You know, the biggest problem Nicodemus had, and many today have is that we view Jesus as a teacher, a rabbi, and not as a Savior. And that’s why you get that history lesson from Jesus later in verse 14. Do you remember what Jesus was referring to in that verse? God had unleashed poisonous snakes on those rebellious Israelites and then, to spare them, he had Moses lift up that bronze snake and anyone who looked at it was saved. But no one in that story got to say, “I looked at the snake first or I looked at that snake better than you with more intense gazing” No, they simply looked at the snake and lived because the object of their faith – the snake, and more specifically the promise God connected with that snake – is what saved them.
So, here Jesus is playing the role of history teacher to show us what being born again really means it’s receiving that needed gift of faith, a faith that looks only to the Son of Man who had to be lifted up for us all, so we could have eternal life with him.
Jesus had to do that, that was his must on this earth. He must die, and he did. And do you know who helped bury our Savior after he gave up his spirit? If you jump ahead 16 chapters, to John chapter 19. There is Nicodemus. He’s with Joseph of Arimathea looking up at Jesus on that cross, deciding how best to take him down so he could be buried. And you think it clicked for Nicodemus at that moment? He’s up there, so I could be born again, so I can have life – eternal life. This was the pain, the anguish, the labor, the blood that bore my sins away.

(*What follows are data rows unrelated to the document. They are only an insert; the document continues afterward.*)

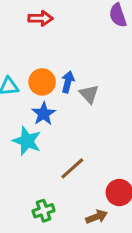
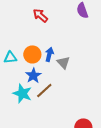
red arrow: (41, 18) -> (40, 15), moved, turned -140
brown line: (72, 168) -> (44, 90), moved

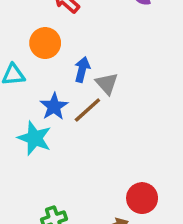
orange circle: (32, 54) -> (45, 43), moved
brown line: (44, 90) -> (87, 110), moved

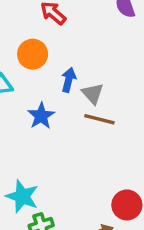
brown line: (87, 110) -> (99, 119), moved, turned 56
cyan star: (35, 138) -> (22, 196), moved

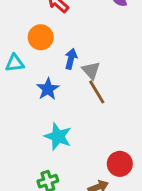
brown line: (99, 119) -> (97, 92), turned 45
cyan star: (22, 196) -> (58, 137), moved

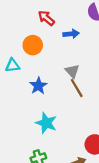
blue arrow: (71, 59) -> (71, 34), moved, turned 70

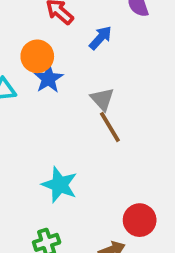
blue arrow: (71, 34) -> (101, 38), turned -42
blue star: (38, 86) -> (48, 79), moved

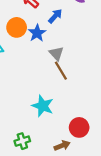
blue star: (48, 79) -> (37, 33), moved
cyan star: (60, 185) -> (43, 106), moved

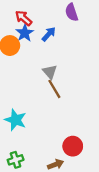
blue star: (37, 33) -> (25, 33), moved
cyan star: (43, 106) -> (16, 120), moved

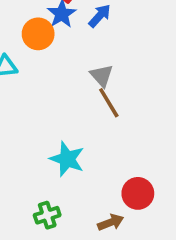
cyan star: (16, 120) -> (67, 159), moved

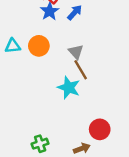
orange circle: (38, 34) -> (39, 46), moved
cyan star: (67, 159) -> (69, 88), moved

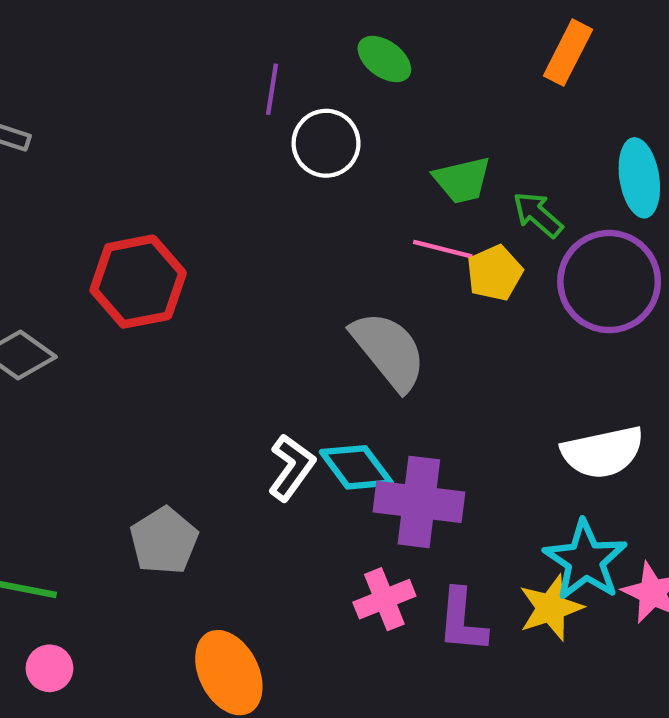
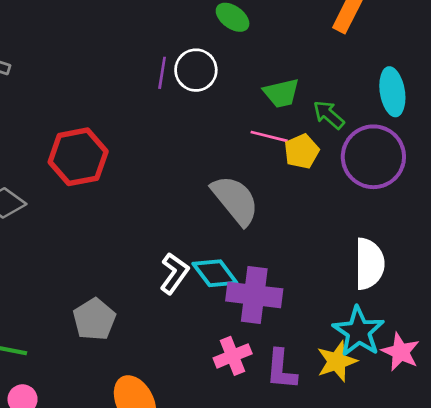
purple line: (272, 89) -> (162, 73), moved
white semicircle: (603, 452) -> (369, 264), turned -78

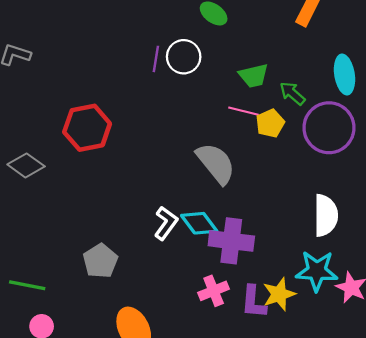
cyan star: (359, 332) -> (317, 271), turned -30
yellow star: (337, 361) -> (279, 294), moved

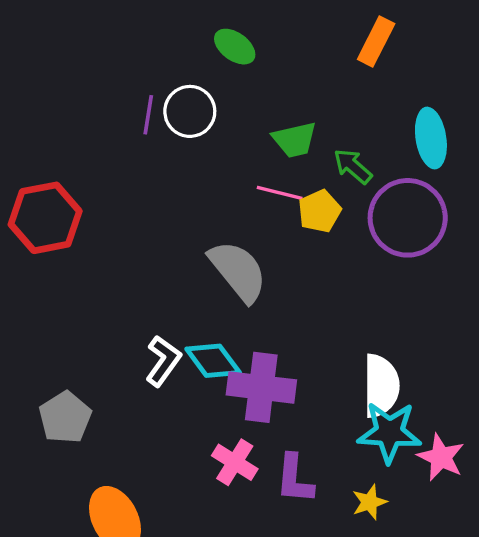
white semicircle: (326, 215) -> (381, 386), moved
pink cross: (214, 291) -> (235, 462), turned -36
yellow star: (279, 294) -> (369, 502), moved, size x0.7

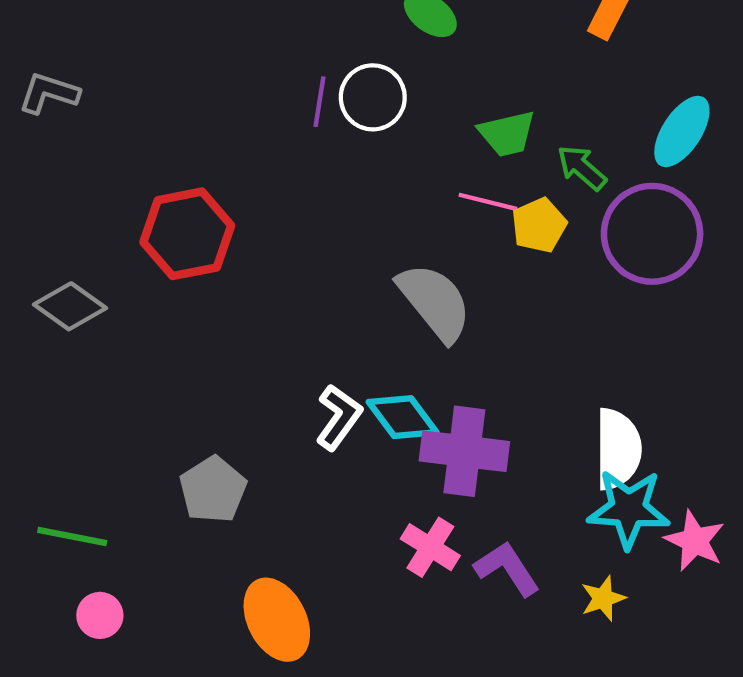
cyan ellipse: (431, 138) -> (682, 131), turned 42
purple L-shape: (295, 479) -> (507, 569), turned 142

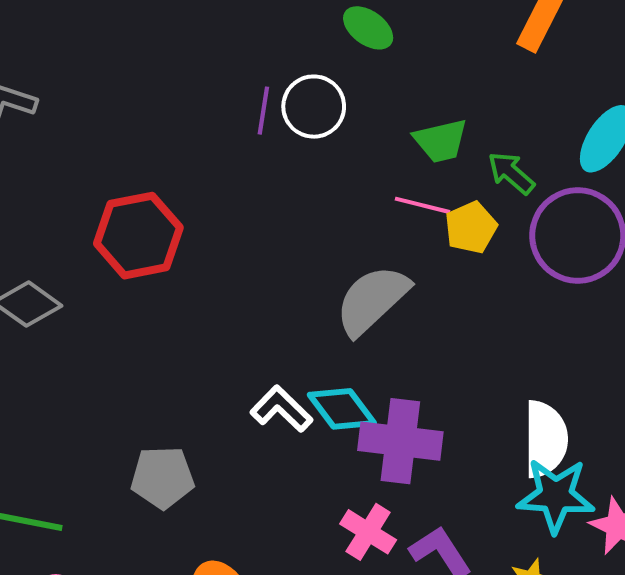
gray semicircle: (435, 302) -> (372, 300), turned -94
white L-shape: (339, 417) -> (281, 409), turned -82
gray pentagon: (213, 490) -> (163, 477), turned 30

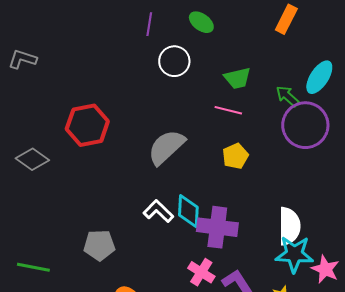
purple line: (263, 111) -> (149, 24), moved
green arrow: (511, 173) -> (287, 96), moved
yellow pentagon: (471, 227) -> (235, 156), moved
gray semicircle: (372, 300) -> (166, 147), moved
cyan diamond: (342, 409) -> (188, 211), turned 40

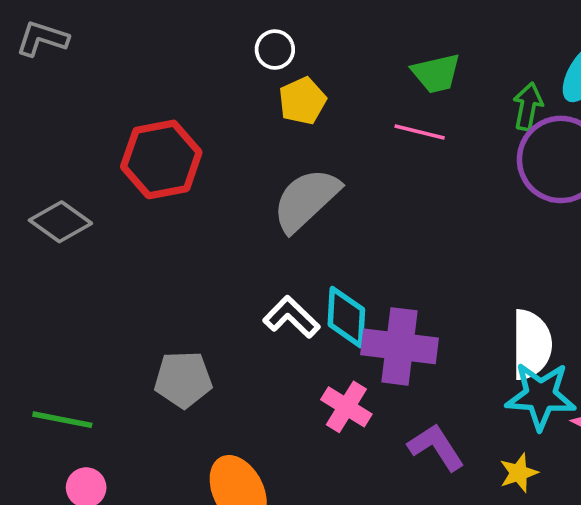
white circle: (174, 61) -> (275, 50), moved, size x0.7
green arrow: (287, 96) -> (528, 106), turned 60
yellow pentagon: (235, 156) -> (302, 101), moved
pink cross: (201, 272) -> (346, 407), moved

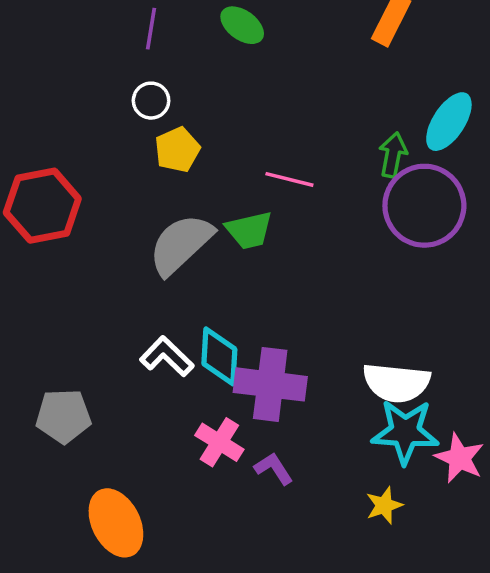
green trapezoid: (436, 73) -> (249, 230), moved
white semicircle: (531, 345) -> (396, 383), turned 96
purple L-shape: (436, 447) -> (274, 469), moved, size x0.7

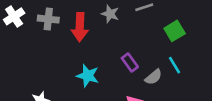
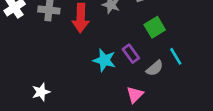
green square: (175, 31) -> (155, 27), moved
cyan star: (88, 76) -> (104, 60), moved

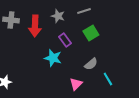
purple rectangle: (131, 54) -> (65, 40), moved
cyan line: (176, 56) -> (108, 79), moved

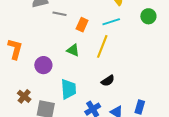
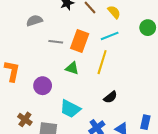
gray line: (59, 14) -> (56, 42), moved
orange rectangle: (82, 25) -> (80, 41), size x1.5
cyan trapezoid: (68, 89) -> (70, 109), turned 125

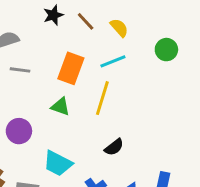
gray line: (56, 42) -> (20, 70), moved

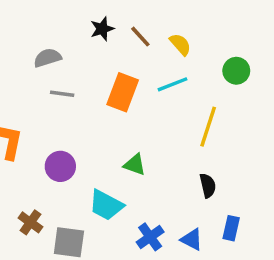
yellow line: (102, 98) -> (208, 127), moved
green triangle: (60, 107) -> (135, 165), moved
black semicircle: (114, 147) -> (208, 186), moved, turned -66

Today then is for the Nicodemus’ of the world, for us, who somehow can sit so high and mighty in our morality but at other times can feel so unsure, inadequate, and imperfect. Today, Jesus undeniably says to you, “I’ve got this. Nothing you do will stop me from being the Savior, that I must be, the Savior you need me to be.”
And, it really is that simple. This is how you and I must be, and are, born again. We look at Jesus, raised up on a cross for me, and we have eternal life, because it is the object of our faith that saves us – not our morality, not the strength of our faith, nothing here, but everything there. Jesus is the object of our faith. He’s the Son that God so loved but gave up for you. He’s the Son who did not come to condemn the world, but to save it. He’s the Son who meets with each of us in the darkest days and nights of our lives to assure us that what we must do, he went and did for us.
So, you see, sometimes things must happen in a certain way, and you don’t have a choice. That’s a humbling thing, but I hope you see what it means for you, that when God says “You must be born again.” That’s not a command it’s a promise, It’s the promise that Jesus would go and do the impossible, that he must be, will be, your Savior. And that takes all the pressure off you. God’s not looking at you to save yourself. He’s not looking at you to win his favor or to make up for your mistakes, so don’t you dare look there yourself. Instead, look to the cross, look at Jesus, living, suffering, bleeding, dying, but not staying dead, all to give you new birth. “For God so loved the world that he gave you his one and only Son, that you shall not perish but have eternal life.” Believe it. Amen.